University of Oslo
Sabrina Sartori is associate professor and head of solid-state synthesis laboratory at the Department of Technology Systems at the University of Oslo. Her research interests include materials for energy storage and conversion, and their characterization via in-situ and operando synchrotron and neutron radiation experiments. She earned her MSc degree in chemistry from the University of Padova and her PhD degree in materials science and engineering from the University of Bologna. She has held research positions at the University of Padova and the Institute for Energy Technology in Norway, before joining the University of Oslo in 2013. From 2015-2017, Sartori was one of the Directors of MRS and currently serves as an expert and leader in several national and international committees, boards and initiatives.
University of Freiburg
Prasad Shastri is a professor at the University of Freiburg, Germany, where he holds the Hermann Staudinger Chair for Biofunctional Macromolecular Chemistry and the BIOSS Professorship of Cell Signalling Environments. He is also the Director of the Institute for Macromolecular Chemistry and one of the core faculty at the BIOSS Center for Biological Signaling Studies, which is one of the national clusters of Excellence in Germany. He received his PhD degree from Rensselaer Polytechnic Institute in 1995 and carried out his post-doctoral work with Robert Langer at MIT. He has published over 120 peer-reviewed papers, and authored several proceedings articles, extended abstracts and book chapters. Shastri has also authored over 50 issued and pending patents in materials science, regenerative medicine and tumor biology. In addition to pioneering several technologies in biomaterials, drug delivery, and nanotechnology, including the In Vivo Bioreactor, a groundbreaking approach for autologous engineering of bone and cartilage, his laboratory is active in the development of biomaterials for controlling cellular microenvironments, in vivo engineering of tissue, intracellular delivery, cancer therapeutics, cancer biology and functional imaging.

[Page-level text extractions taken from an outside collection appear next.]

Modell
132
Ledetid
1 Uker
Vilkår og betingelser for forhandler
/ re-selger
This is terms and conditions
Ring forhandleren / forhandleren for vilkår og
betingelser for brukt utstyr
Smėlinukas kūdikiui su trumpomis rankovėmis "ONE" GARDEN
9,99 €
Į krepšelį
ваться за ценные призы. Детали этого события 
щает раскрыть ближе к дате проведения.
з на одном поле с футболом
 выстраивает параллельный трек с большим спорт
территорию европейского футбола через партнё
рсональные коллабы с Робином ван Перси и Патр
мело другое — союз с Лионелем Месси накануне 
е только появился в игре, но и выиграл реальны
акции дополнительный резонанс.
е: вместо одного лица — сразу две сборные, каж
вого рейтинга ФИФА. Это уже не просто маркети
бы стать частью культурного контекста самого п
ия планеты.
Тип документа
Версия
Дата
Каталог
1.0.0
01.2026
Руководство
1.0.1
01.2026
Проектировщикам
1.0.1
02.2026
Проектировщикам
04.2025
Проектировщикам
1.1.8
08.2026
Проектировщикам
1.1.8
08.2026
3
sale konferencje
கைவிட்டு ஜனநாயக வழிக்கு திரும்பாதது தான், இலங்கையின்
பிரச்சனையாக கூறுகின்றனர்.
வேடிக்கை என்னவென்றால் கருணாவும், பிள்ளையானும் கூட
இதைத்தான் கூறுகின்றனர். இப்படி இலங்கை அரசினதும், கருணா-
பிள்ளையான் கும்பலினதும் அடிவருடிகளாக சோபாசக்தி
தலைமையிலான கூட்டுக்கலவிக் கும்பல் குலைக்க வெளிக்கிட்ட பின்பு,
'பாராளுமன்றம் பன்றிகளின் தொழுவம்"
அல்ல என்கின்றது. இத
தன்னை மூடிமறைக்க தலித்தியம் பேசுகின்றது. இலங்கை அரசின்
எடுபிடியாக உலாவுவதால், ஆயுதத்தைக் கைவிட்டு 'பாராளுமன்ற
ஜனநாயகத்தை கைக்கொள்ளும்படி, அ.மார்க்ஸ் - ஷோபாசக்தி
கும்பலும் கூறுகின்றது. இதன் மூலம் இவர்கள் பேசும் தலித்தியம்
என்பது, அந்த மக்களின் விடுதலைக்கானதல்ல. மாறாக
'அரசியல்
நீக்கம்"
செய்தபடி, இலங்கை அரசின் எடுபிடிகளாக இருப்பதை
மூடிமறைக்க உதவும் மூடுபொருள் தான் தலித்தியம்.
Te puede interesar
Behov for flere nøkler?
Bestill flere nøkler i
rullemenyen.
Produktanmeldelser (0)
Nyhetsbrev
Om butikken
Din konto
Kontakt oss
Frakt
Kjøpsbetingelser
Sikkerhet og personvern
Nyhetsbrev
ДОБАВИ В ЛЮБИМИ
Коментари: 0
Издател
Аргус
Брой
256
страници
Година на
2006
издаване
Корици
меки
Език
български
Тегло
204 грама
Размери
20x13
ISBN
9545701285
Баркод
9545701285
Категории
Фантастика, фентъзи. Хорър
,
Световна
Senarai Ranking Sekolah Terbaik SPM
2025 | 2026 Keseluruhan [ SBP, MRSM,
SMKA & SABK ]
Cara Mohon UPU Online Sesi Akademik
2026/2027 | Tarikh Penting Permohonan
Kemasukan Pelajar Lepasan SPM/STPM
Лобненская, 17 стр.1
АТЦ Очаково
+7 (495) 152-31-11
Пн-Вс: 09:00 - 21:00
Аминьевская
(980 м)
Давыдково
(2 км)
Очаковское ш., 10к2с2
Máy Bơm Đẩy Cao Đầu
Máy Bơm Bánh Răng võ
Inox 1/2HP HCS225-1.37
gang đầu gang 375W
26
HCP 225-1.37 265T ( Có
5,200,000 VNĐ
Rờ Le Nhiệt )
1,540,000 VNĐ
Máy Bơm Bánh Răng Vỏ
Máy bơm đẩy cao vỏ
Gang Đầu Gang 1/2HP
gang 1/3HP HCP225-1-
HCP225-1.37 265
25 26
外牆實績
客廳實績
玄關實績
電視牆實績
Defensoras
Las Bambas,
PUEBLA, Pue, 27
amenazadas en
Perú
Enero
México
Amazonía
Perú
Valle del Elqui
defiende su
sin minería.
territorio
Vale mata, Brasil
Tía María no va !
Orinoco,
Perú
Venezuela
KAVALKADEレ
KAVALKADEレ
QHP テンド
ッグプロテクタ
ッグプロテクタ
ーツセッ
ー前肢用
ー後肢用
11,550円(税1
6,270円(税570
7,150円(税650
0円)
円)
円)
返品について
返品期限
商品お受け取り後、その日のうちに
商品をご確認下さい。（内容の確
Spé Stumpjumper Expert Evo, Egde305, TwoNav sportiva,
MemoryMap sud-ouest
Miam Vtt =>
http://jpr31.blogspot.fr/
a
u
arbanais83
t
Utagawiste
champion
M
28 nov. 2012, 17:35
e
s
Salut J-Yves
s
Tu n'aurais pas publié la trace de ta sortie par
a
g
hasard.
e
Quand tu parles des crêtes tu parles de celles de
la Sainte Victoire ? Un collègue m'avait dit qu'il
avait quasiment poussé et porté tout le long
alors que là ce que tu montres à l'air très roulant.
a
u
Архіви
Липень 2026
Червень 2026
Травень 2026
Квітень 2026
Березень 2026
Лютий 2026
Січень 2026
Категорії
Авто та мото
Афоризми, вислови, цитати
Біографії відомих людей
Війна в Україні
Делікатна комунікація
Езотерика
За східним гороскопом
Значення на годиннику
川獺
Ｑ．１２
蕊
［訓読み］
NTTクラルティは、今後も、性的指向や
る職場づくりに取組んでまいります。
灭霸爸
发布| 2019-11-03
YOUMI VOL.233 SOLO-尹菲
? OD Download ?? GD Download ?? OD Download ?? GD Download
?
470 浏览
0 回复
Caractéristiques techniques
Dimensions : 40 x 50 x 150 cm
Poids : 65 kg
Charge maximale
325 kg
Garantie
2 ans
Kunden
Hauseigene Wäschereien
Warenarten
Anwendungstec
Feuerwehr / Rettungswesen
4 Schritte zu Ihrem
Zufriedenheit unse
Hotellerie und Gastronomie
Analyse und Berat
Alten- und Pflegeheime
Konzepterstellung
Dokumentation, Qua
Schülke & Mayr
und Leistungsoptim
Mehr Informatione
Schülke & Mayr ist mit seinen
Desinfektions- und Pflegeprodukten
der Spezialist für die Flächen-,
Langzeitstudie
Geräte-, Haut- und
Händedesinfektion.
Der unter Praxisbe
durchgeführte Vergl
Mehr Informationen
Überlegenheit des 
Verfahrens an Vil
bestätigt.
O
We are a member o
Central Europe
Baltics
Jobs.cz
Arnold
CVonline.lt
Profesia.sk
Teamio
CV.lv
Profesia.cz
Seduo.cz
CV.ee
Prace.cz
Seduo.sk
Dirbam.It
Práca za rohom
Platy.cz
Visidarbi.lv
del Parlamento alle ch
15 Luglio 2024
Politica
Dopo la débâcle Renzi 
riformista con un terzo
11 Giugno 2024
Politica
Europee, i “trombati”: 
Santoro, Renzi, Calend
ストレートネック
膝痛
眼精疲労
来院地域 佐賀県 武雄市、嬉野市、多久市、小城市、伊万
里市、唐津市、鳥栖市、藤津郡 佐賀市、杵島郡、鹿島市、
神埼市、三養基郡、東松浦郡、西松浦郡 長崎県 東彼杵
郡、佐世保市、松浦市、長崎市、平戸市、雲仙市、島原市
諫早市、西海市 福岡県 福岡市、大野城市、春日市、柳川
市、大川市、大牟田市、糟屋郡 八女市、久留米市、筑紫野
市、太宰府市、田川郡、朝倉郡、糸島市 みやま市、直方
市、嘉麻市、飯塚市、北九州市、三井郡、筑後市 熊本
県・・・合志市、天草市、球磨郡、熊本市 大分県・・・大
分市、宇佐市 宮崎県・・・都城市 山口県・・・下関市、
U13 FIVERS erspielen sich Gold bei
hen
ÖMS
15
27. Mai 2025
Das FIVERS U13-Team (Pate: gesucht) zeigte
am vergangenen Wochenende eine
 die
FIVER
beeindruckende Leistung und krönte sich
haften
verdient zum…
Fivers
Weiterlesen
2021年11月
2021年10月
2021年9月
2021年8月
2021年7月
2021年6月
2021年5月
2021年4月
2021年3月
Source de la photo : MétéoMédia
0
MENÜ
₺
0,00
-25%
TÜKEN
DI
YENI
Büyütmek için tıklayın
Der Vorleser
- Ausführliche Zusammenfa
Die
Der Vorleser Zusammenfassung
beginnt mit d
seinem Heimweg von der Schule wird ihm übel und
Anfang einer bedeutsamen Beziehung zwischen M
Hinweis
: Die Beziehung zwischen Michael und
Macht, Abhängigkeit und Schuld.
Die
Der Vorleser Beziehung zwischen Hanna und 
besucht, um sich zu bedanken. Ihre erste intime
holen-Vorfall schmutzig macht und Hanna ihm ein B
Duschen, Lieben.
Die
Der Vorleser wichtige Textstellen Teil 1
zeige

Pacific Northwest National Laboratory
Chongmin Wang is a chief scientist at Pacific Northwest National Laboratory and his research interests include the state of the art S/TEM imaging and spectroscopy and their application to materials characterization, especially in situ and operando S/TEM techniques for energy materials. He received his BSc and MSc degrees in physics from Lanzhou University, China and PhD degree in Materials Science and Engineering from University of Leeds, UK. He worked at Max-Planck Institute for Metal Research in Stuttgart in Germany as an Alexander von Humboldt Research Fellow, National Institute for Materials Science in Japan, and Lehigh University, focusing on atomic level study of grain boundary structure and chemistry using S/TEM. Wang is one of the pioneers on in-situ TEM technique for rechargeable battery research, which has earned him prestigious honors, including the 2016 MRS Innovation in Materials Characterization Award; 2017 PNNL Laboratory Director’s Award for Exceptional Scientific Achievement; 2016 Journal of Materials Research (JMR) Paper of the Year Award; 2012 Microscopy Today Innovation Award. He is also the recipient of R&D100 Award, Rowland Snow Award from the American Ceramic Society, Outstanding Invention Award from Japanese Science and Education Committee, PNNL Exceptional Contribution Awards. He has published 370 journal papers and several book chapters, and delivered 70 invited talks. He is serving as the principal editor of the Journal of Materials Research and is a Fellow of Materials Research Society.